Excerpts from a dataset:
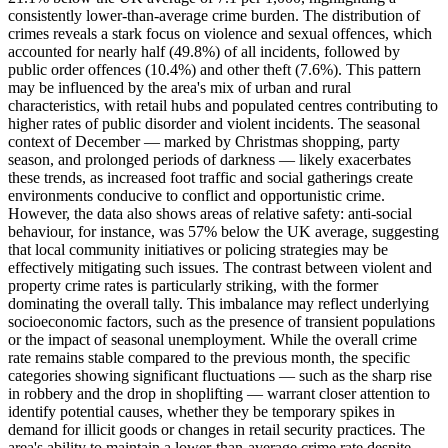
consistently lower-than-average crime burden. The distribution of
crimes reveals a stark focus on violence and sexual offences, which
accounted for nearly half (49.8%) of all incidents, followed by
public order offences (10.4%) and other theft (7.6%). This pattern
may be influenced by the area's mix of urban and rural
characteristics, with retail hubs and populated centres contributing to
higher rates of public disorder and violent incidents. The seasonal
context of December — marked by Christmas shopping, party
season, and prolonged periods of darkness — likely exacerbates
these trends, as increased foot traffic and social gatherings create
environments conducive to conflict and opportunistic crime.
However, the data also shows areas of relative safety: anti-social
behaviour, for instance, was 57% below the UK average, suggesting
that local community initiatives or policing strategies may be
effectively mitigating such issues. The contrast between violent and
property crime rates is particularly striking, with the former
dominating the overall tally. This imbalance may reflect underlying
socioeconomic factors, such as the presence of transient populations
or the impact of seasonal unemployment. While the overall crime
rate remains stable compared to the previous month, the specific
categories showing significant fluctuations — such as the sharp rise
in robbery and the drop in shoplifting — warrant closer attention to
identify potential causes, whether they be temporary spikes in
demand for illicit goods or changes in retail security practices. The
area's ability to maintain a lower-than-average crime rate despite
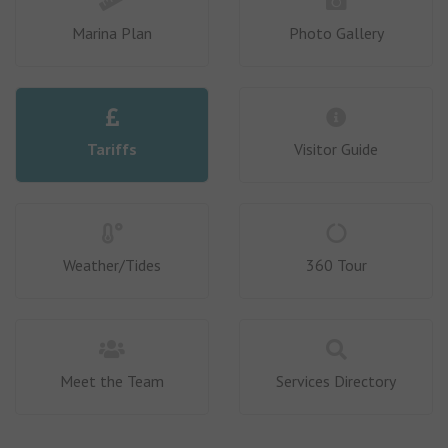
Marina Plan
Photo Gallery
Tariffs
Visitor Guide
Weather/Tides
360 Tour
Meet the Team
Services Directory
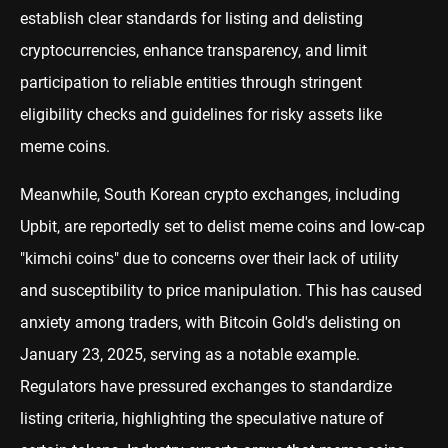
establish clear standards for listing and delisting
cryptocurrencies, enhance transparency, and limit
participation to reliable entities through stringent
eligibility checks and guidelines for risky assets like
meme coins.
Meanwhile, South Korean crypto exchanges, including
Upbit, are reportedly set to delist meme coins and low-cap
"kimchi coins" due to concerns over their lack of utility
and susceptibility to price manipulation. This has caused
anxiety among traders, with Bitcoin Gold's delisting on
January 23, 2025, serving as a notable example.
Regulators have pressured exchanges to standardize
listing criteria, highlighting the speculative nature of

What the exercise asks: Every line above from the line with "categories showing significant" to the line with "demand for illicit" is wanted, ends included; write them out exactly and add no other line.

Output for this exercise:
categories showing significant fluctuations — such as the sharp rise
in robbery and the drop in shoplifting — warrant closer attention to
identify potential causes, whether they be temporary spikes in
demand for illicit goods or changes in retail security practices. The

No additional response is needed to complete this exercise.